Every line below from the one with "Recent Posts" through the one with "other cabinetry. This is possible" is to be repeated exactly, with no picture among them.

***** Given records *****

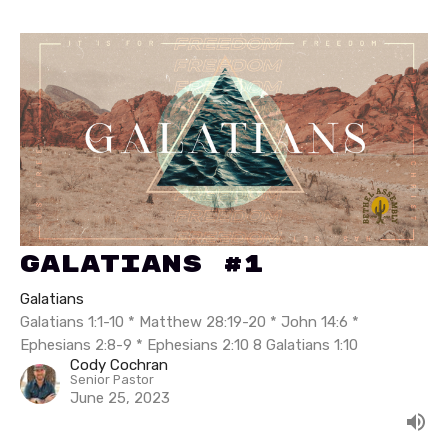
Galatians #1
Galatians
Galatians 1:1-10 * Matthew 28:19-20 * John 14:6 *
Ephesians 2:8-9 * Ephesians 2:10 8 Galatians 1:10
Cody Cochran
Senior Pastor
June 25, 2023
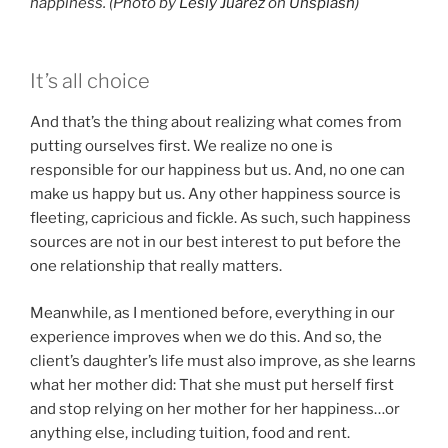
happiness. (Photo by
Lesly Juarez
on
Unsplash
)
It’s all choice
And that’s the thing about realizing what comes from
putting ourselves first. We realize no one is
responsible for our happiness but us. And, no one can
make us happy but us. Any other happiness source is
fleeting, capricious and fickle. As such, such happiness
sources are not in our best interest to put before the
one relationship that really matters.
Meanwhile, as I mentioned before, everything in our
experience improves when we do this. And so, the
client’s daughter’s life must also improve, as she learns
what her mother did: That she must put herself first
and stop relying on her mother for her happiness…or
anything else, including tuition, food and rent.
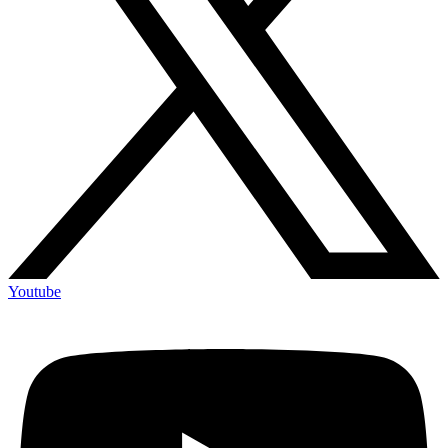
Youtube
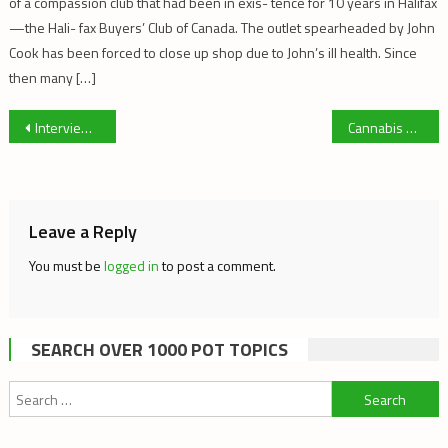
of a compassion club that had been in exis- tence for 10 years in Halifax
—the Hali- fax Buyers’ Club of Canada. The outlet spearheaded by John
Cook has been forced to close up shop due to John’s ill health. Since
then many […]
Post
Interview with The Dutch Office of Medicinal Cannabis
Cannabis Caroling with Hempology 101
navigation
Leave a Reply
You must be
logged in
to post a comment.
SEARCH OVER 1000 POT TOPICS
Search
for:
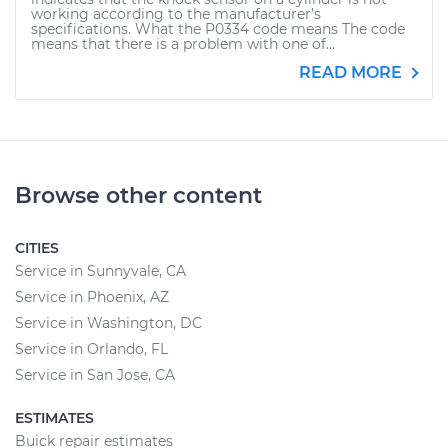
working according to the manufacturer’s
specifications. What the P0334 code means The code
means that there is a problem with one of...
READ MORE
Browse other content
CITIES
Service in Sunnyvale, CA
Service in Phoenix, AZ
Service in Washington, DC
Service in Orlando, FL
Service in San Jose, CA
ESTIMATES
Buick repair estimates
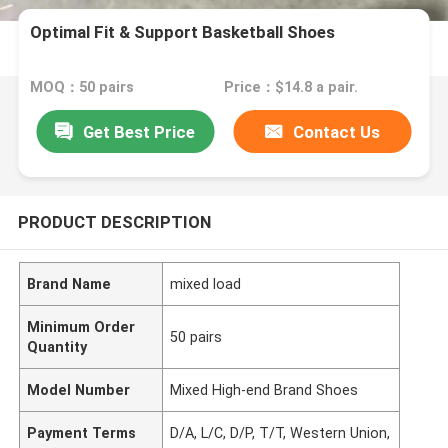
Optimal Fit & Support Basketball Shoes
MOQ：50 pairs
Price：$14.8 a pair.
Get Best Price
Contact Us
PRODUCT DESCRIPTION
Brand Name
mixed load
Minimum Order
50 pairs
Quantity
Model Number
Mixed High-end Brand Shoes
Payment Terms
D/A, L/C, D/P, T/T, Western Union,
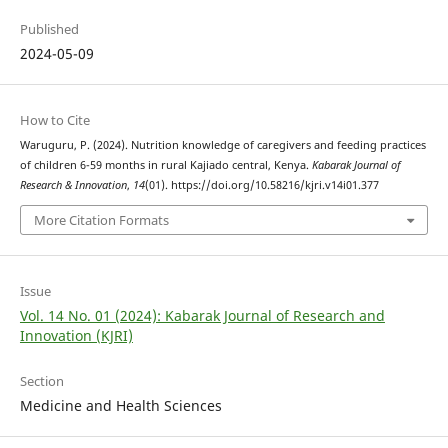
Published
2024-05-09
How to Cite
Waruguru, P. (2024). Nutrition knowledge of caregivers and feeding practices
of children 6-59 months in rural Kajiado central, Kenya.
Kabarak Journal of
Research & Innovation
,
14
(01). https://doi.org/10.58216/kjri.v14i01.377
More Citation Formats
Issue
Vol. 14 No. 01 (2024): Kabarak Journal of Research and
Innovation (KJRI)
Section
Medicine and Health Sciences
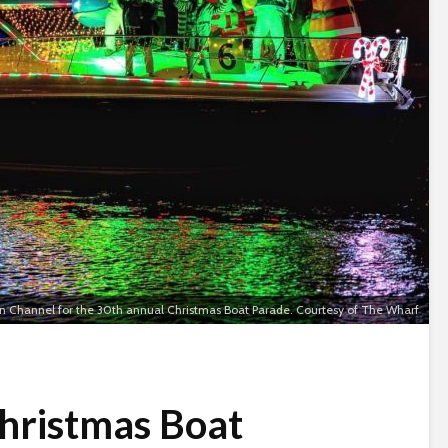
n Channel for the 30th annual Christmas Boat Parade. Courtesy of The Wharf
hristmas Boat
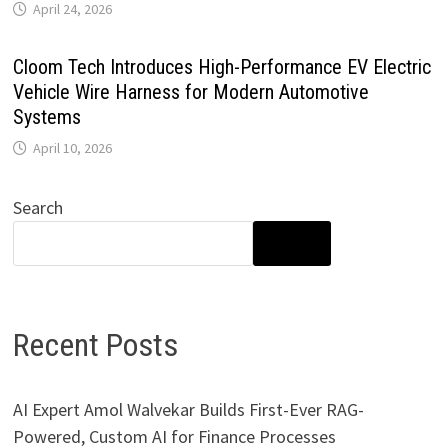
April 24, 2026
Cloom Tech Introduces High-Performance EV Electric
Vehicle Wire Harness for Modern Automotive
Systems
April 10, 2026
Search
SEARCH
Recent Posts
AI Expert Amol Walvekar Builds First-Ever RAG-
Powered, Custom AI for Finance Processes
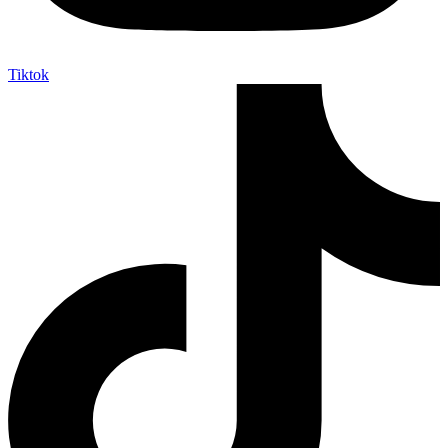
Tiktok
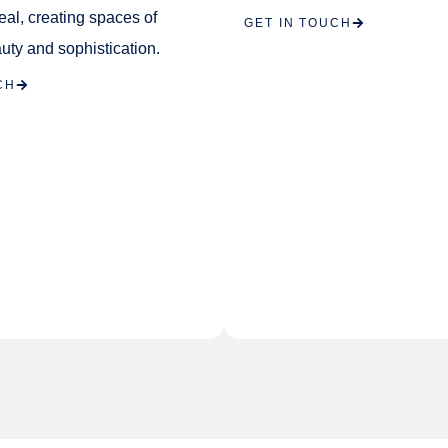
eal, creating spaces of
GET IN TOUCH
uty and sophistication.
CH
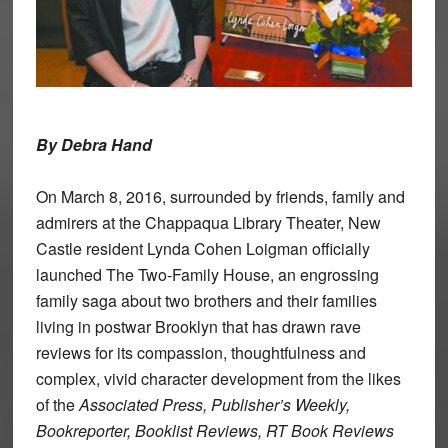
By Debra Hand
On March 8, 2016, surrounded by friends, family and
admirers at the Chappaqua Library Theater, New
Castle resident Lynda Cohen Loigman officially
launched The Two-Family House, an engrossing
family saga about two brothers and their families
living in postwar Brooklyn that has drawn rave
reviews for its compassion, thoughtfulness and
complex, vivid character development from the likes
of the
Associated Press, Publisher’s Weekly,
Bookreporter, Booklist Reviews, RT Book Reviews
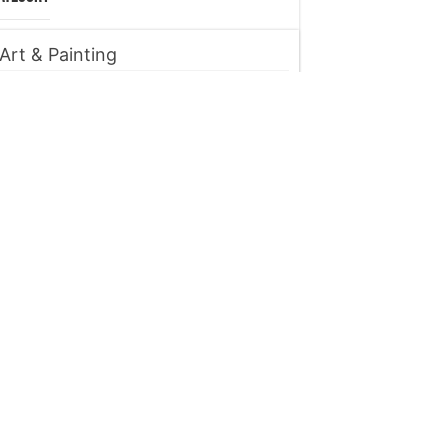
Art & Painting
Automobile
Beauty tips
Business
Digital Marketing
Entertainment
Finance
Fitness
Food
Gadget
Health
Home improvement
Lifestyle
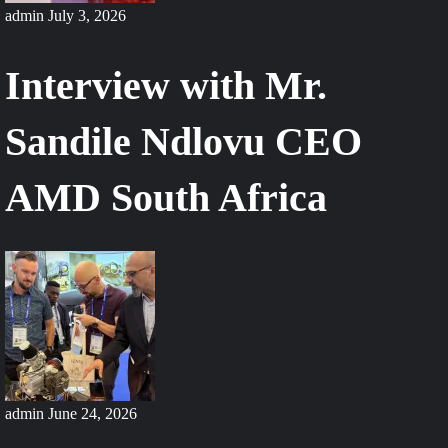
Ensure
admin
July 3, 2026
Air
Superiority
Interview with Mr.
Sandile Ndlovu CEO
AMD South Africa
admin
June 24, 2026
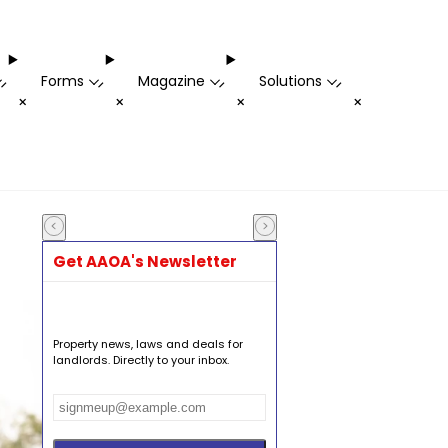
Forms
Magazine
Solutions
-
-
-
-
+
+
+
+
Get AAOA's Newsletter
Property news, laws and deals for
landlords. Directly to your inbox.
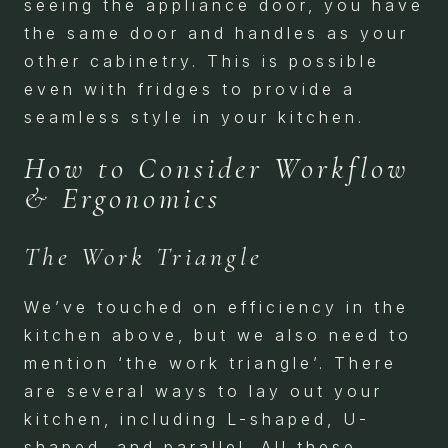
seeing the appliance door, you have
the same door and handles as your
other cabinetry. This is possible
even with fridges to provide a
seamless style in your kitchen.
How to Consider Workflow
& Ergonomics
The Work Triangle
We’ve touched on efficiency in the
kitchen above, but we also need to
mention ‘the work triangle’. There
are several ways to lay out your
kitchen, including L-shaped, U-
shaped, and parallel. All these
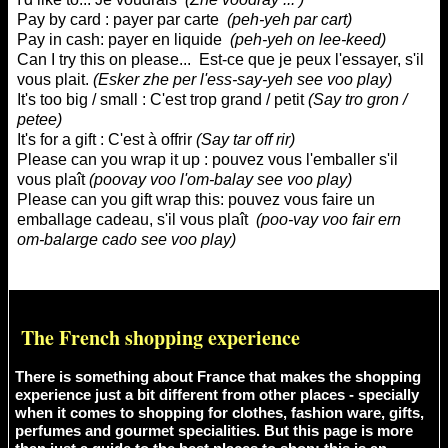
Pay by card : payer par carte
(
peh-yeh par cart
)
Pay in cash: payer en liquide
(
peh-yeh on lee-keed
)
Can I try this on please... Est-ce que je peux l'essayer, s'il
vous plait.
(
Esker zhe per l'ess-say-yeh see voo play
)
It's too big / small : C'est trop grand / petit
(
Say tro gron /
petee
)
It's for a gift : C'est à offrir
(
Say tar off rir
)
Please can you wrap it up : pouvez vous l'emballer s'il
vous plaît
(
poovay voo l'om-balay see voo play
)
Please can you gift wrap this: pouvez vous faire un
emballage cadeau, s'il vous plaît
(
poo-vay voo fair ern
om-balarge cado see voo play
)
The French shopping experience
There is something about France that makes the shopping
experience just a bit different from other places - specially
when it comes to shopping for clothes, fashion ware, gifts,
perfumes and gourmet specialities. But this page is more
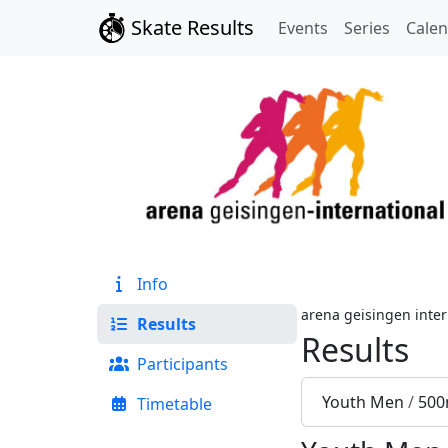
Skate Results
Events
Series
Cale
Info
arena geisingen inter
Results
Results
Participants
Youth Men
/
500
Timetable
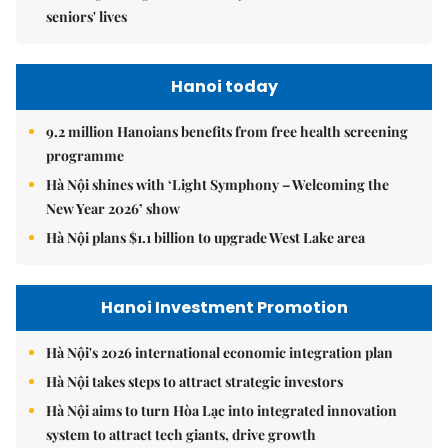
seniors' lives
Hanoi today
9.2 million Hanoians benefits from free health screening
programme
Hà Nội shines with ‘Light Symphony – Welcoming the
New Year 2026’ show
Hà Nội plans $1.1 billion to upgrade West Lake area
Hanoi Investment Promotion
Hà Nội's 2026 international economic integration plan
Hà Nội takes steps to attract strategic investors
Hà Nội aims to turn Hòa Lạc into integrated innovation
system to attract tech giants, drive growth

*****

Expected answer:
Recent Posts
AI Expert Amol Walvekar Builds First-Ever RAG-
Powered, Custom AI for Finance Processes
Tiktok
eal, creating spaces of
GET IN TOUCH
uty and sophistication.
CH
By Debra Hand
On March 8, 2016, surrounded by friends, family and
admirers at the Chappaqua Library Theater, New
Castle resident Lynda Cohen Loigman officially
launched The Two-Family House, an engrossing
family saga about two brothers and their families
living in postwar Brooklyn that has drawn rave
reviews for its compassion, thoughtfulness and
complex, vivid character development from the likes
of the
Associated Press, Publisher’s Weekly,
Bookreporter, Booklist Reviews, RT Book Reviews
Art & Painting
Automobile
Beauty tips
Business
Digital Marketing
Entertainment
Finance
Fitness
Food
Gadget
Health
Home improvement
Lifestyle
Ensure
admin
July 3, 2026
Air
Superiority
Interview with Mr.
Sandile Ndlovu CEO
AMD South Africa
admin
June 24, 2026
Forms
Magazine
Solutions
-
-
-
-
+
+
+
+
Get AAOA's Newsletter
Property news, laws and deals for
landlords. Directly to your inbox.
seeing the appliance door, you have
the same door and handles as your
other cabinetry. This is possible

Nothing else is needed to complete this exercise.